[Page images and extracted text]
□ □ □ □ □

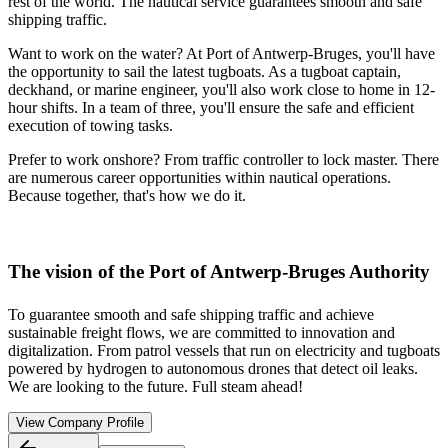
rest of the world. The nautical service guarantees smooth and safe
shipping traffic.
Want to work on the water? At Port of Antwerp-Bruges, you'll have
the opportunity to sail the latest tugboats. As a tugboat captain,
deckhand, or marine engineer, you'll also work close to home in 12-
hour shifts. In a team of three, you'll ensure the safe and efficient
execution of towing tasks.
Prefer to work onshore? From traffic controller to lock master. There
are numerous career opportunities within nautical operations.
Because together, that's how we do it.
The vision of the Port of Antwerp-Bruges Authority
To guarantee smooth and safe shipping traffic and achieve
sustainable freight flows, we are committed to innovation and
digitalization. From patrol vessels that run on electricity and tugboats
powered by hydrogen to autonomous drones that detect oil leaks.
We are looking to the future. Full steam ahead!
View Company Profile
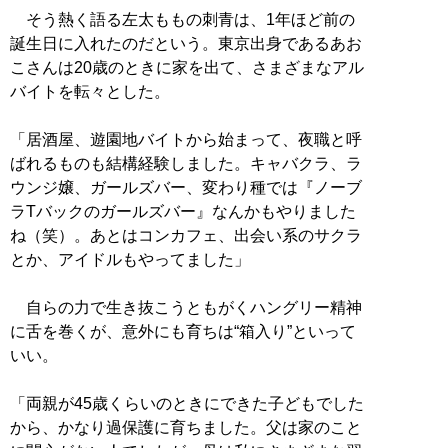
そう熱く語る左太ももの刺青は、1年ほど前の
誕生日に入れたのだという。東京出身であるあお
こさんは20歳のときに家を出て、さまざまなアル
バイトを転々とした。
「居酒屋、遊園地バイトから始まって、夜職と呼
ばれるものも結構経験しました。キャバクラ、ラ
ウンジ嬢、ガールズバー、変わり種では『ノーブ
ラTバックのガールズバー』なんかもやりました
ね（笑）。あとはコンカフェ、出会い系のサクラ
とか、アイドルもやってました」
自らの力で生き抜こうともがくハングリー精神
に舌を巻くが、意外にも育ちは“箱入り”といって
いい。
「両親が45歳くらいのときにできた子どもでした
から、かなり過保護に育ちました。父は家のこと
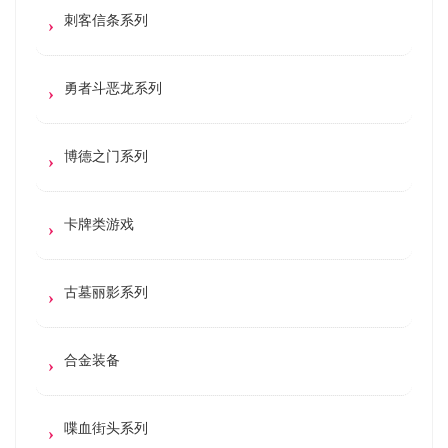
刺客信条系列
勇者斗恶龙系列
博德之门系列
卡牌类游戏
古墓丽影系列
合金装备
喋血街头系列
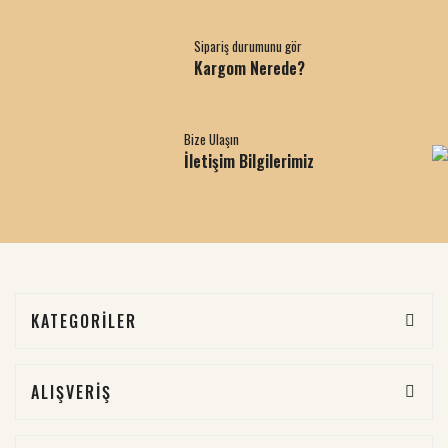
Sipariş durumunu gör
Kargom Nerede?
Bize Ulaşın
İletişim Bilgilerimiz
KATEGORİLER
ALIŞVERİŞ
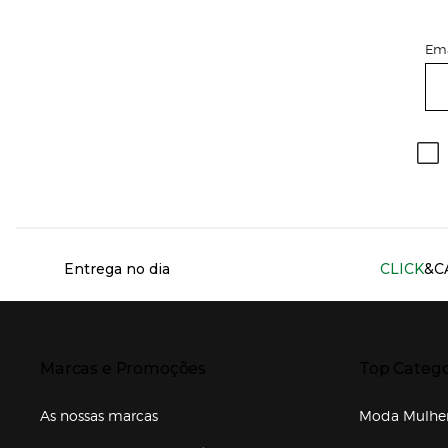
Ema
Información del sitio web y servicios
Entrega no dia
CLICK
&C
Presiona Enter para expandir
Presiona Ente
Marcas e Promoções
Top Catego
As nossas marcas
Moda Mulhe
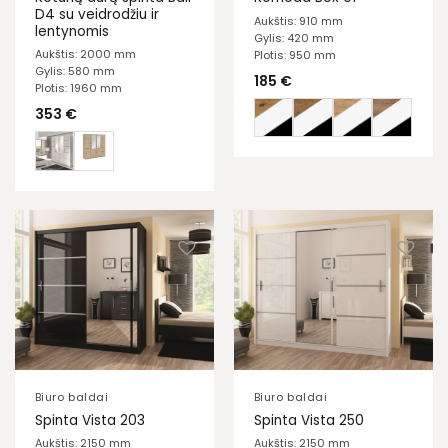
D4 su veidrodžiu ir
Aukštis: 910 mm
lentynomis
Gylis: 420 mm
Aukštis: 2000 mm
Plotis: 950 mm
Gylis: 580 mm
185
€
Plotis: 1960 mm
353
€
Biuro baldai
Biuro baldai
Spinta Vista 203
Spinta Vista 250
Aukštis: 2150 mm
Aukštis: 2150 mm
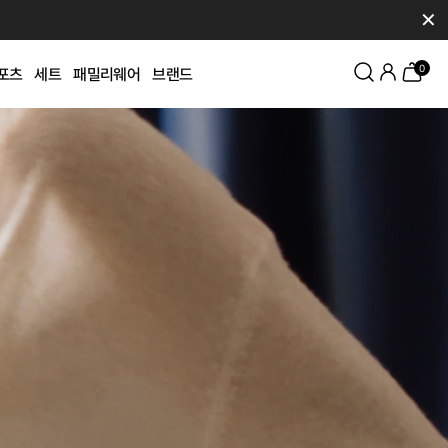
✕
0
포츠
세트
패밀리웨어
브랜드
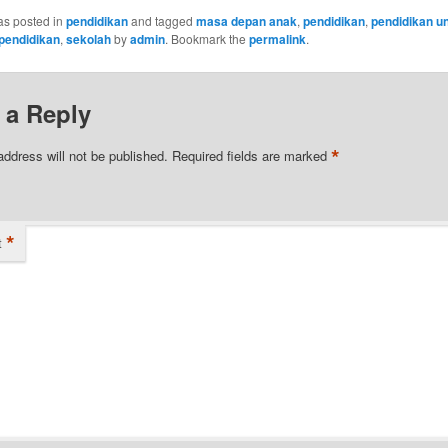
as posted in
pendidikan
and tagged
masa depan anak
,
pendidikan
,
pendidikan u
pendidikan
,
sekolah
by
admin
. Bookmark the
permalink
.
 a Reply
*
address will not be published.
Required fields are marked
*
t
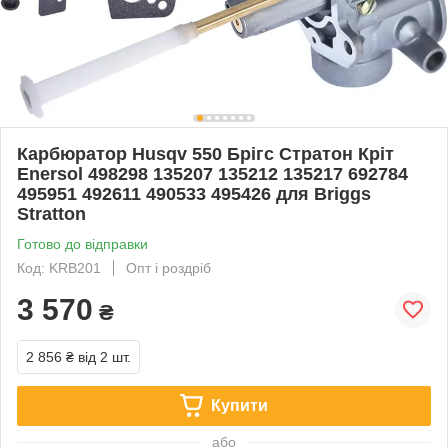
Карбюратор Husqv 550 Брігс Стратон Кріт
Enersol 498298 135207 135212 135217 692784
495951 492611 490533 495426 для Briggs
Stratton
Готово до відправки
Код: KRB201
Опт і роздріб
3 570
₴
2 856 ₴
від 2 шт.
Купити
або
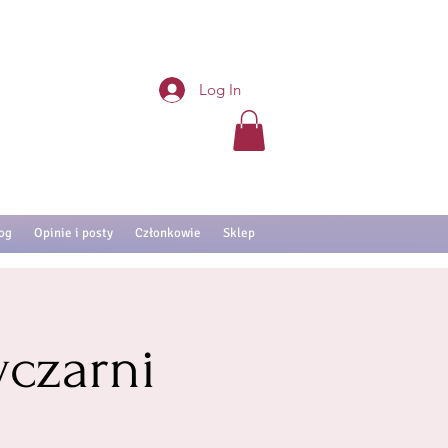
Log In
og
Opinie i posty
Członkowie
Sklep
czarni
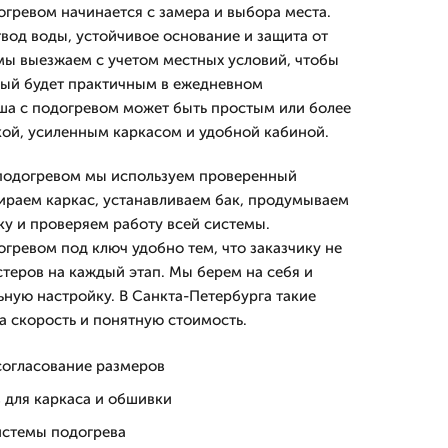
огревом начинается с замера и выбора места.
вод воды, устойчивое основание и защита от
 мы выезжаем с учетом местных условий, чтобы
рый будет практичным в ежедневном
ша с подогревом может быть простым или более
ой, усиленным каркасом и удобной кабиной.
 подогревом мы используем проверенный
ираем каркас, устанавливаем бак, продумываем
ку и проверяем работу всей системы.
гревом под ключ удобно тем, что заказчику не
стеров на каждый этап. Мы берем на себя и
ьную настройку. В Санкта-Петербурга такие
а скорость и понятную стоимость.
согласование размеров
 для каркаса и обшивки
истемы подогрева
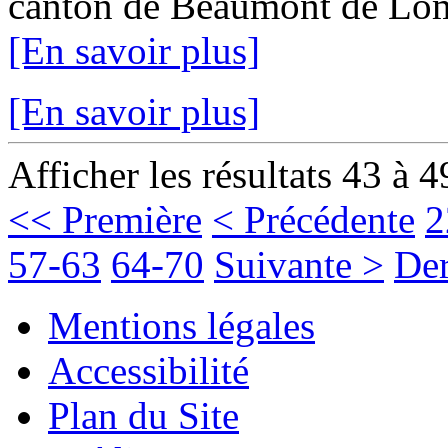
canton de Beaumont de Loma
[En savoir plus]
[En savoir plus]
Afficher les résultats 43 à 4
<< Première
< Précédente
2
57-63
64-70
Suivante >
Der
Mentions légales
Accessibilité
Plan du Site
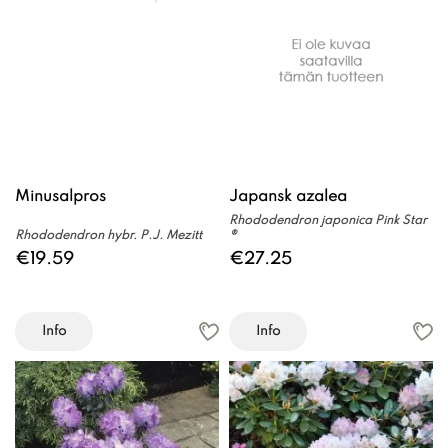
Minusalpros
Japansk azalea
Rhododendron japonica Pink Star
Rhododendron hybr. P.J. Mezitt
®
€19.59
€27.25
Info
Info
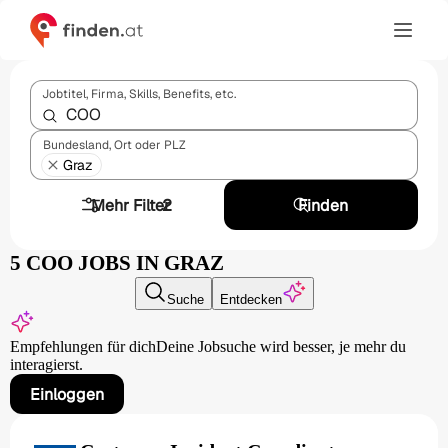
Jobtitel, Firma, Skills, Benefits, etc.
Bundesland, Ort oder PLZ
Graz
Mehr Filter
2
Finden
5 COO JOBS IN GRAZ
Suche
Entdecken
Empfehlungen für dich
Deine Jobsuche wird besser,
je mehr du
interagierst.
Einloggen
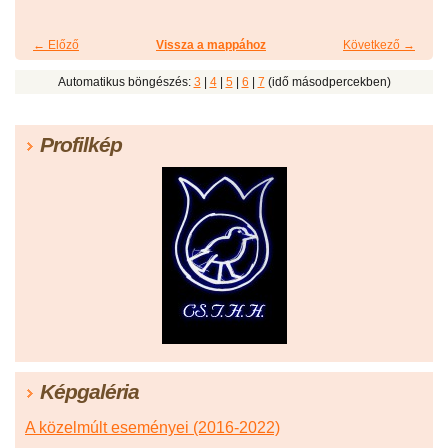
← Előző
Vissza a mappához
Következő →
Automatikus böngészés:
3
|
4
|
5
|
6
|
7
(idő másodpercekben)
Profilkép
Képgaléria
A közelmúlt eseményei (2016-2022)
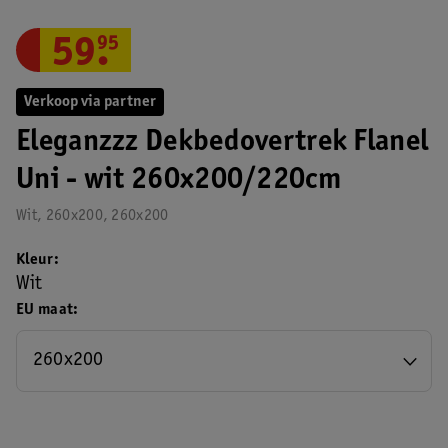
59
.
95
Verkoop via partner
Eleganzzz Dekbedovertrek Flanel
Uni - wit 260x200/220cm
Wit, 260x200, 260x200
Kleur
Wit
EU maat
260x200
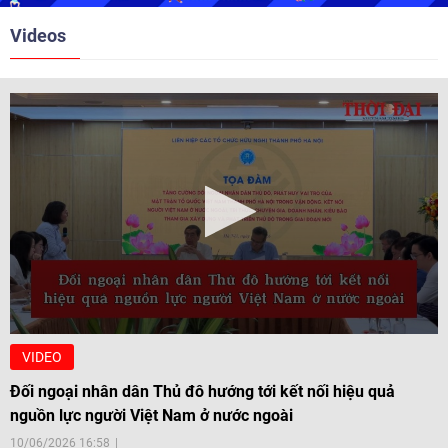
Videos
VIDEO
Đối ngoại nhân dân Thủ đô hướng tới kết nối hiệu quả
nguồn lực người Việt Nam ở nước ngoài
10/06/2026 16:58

□ □ □ □ □

| What needs to be done |
Each line of the records above must be repeated exactly, but no picture belongs in the copy.

| Result of this exercise |
rest of the world. The nautical service guarantees smooth and safe
shipping traffic.
Want to work on the water? At Port of Antwerp-Bruges, you'll have
the opportunity to sail the latest tugboats. As a tugboat captain,
deckhand, or marine engineer, you'll also work close to home in 12-
hour shifts. In a team of three, you'll ensure the safe and efficient
execution of towing tasks.
Prefer to work onshore? From traffic controller to lock master. There
are numerous career opportunities within nautical operations.
Because together, that's how we do it.
The vision of the Port of Antwerp-Bruges Authority
To guarantee smooth and safe shipping traffic and achieve
sustainable freight flows, we are committed to innovation and
digitalization. From patrol vessels that run on electricity and tugboats
powered by hydrogen to autonomous drones that detect oil leaks.
We are looking to the future. Full steam ahead!
View Company Profile
そう熱く語る左太ももの刺青は、1年ほど前の
誕生日に入れたのだという。東京出身であるあお
こさんは20歳のときに家を出て、さまざまなアル
バイトを転々とした。
「居酒屋、遊園地バイトから始まって、夜職と呼
ばれるものも結構経験しました。キャバクラ、ラ
ウンジ嬢、ガールズバー、変わり種では『ノーブ
ラTバックのガールズバー』なんかもやりました
ね（笑）。あとはコンカフェ、出会い系のサクラ
とか、アイドルもやってました」
自らの力で生き抜こうともがくハングリー精神
に舌を巻くが、意外にも育ちは“箱入り”といって
いい。
「両親が45歳くらいのときにできた子どもでした
から、かなり過保護に育ちました。父は家のこと
刺客信条系列
勇者斗恶龙系列
博德之门系列
卡牌类游戏
古墓丽影系列
合金装备
喋血街头系列
Sipariş durumunu gör
Kargom Nerede?
Bize Ulaşın
İletişim Bilgilerimiz
KATEGORİLER
ALIŞVERİŞ
Ema
Información del sitio web y servicios
Entrega no dia
CLICK
&C
Presiona Enter para expandir
Presiona Ente
Marcas e Promoções
Top Catego
As nossas marcas
Moda Mulhe
D4 su veidrodžiu ir
Aukštis: 910 mm
lentynomis
Gylis: 420 mm
Aukštis: 2000 mm
Plotis: 950 mm
Gylis: 580 mm
185
€
Plotis: 1960 mm
353
€
Biuro baldai
Biuro baldai
Spinta Vista 203
Spinta Vista 250
Aukštis: 2150 mm
Aukštis: 2150 mm
✕
0
포츠
세트
패밀리웨어
브랜드
as posted in
pendidikan
and tagged
masa depan anak
,
pendidikan
,
pendidikan u
pendidikan
,
sekolah
by
admin
. Bookmark the
permalink
.
 a Reply
*
address will not be published.
Required fields are marked
*
t
Карбюратор Husqv 550 Брігс Стратон Кріт
Enersol 498298 135207 135212 135217 692784
495951 492611 490533 495426 для Briggs
Stratton
Готово до відправки
Код: KRB201
Опт і роздріб
3 570
₴
2 856 ₴
від 2 шт.
Купити
або
Log In
og
Opinie i posty
Członkowie
Sklep
czarni
огревом начинается с замера и выбора места.
вод воды, устойчивое основание и защита от
 мы выезжаем с учетом местных условий, чтобы
рый будет практичным в ежедневном
ша с подогревом может быть простым или более
ой, усиленным каркасом и удобной кабиной.
 подогревом мы используем проверенный
ираем каркас, устанавливаем бак, продумываем
ку и проверяем работу всей системы.
гревом под ключ удобно тем, что заказчику не
стеров на каждый этап. Мы берем на себя и
ьную настройку. В Санкта-Петербурга такие
а скорость и понятную стоимость.
согласование размеров
 для каркаса и обшивки
истемы подогрева
canton de Beaumont de Loma
[En savoir plus]
[En savoir plus]
Afficher les résultats 43 à 4
<< Première
< Précédente
2
57-63
64-70
Suivante >
Der
Mentions légales
Accessibilité
Plan du Site
Minusalpros
Japansk azalea
Rhododendron japonica Pink Star
Rhododendron hybr. P.J. Mezitt
®
€19.59
€27.25
Info
Info
Jobtitel, Firma, Skills, Benefits, etc.
Bundesland, Ort oder PLZ
Graz
Mehr Filter
2
Finden
5 COO JOBS IN GRAZ
Suche
Entdecken
Empfehlungen für dich
Deine Jobsuche wird besser,
je mehr du
interagierst.
Einloggen
← Előző
Vissza a mappához
Következő →
Automatikus böngészés:
3
|
4
|
5
|
6
|
7
(idő másodpercekben)
Profilkép
Képgaléria
A közelmúlt eseményei (2016-2022)
59
.
95
Verkoop via partner
Eleganzzz Dekbedovertrek Flanel
Uni - wit 260x200/220cm
Wit, 260x200, 260x200
Kleur
Wit
EU maat
260x200
Videos
VIDEO
Đối ngoại nhân dân Thủ đô hướng tới kết nối hiệu quả
nguồn lực người Việt Nam ở nước ngoài
10/06/2026 16:58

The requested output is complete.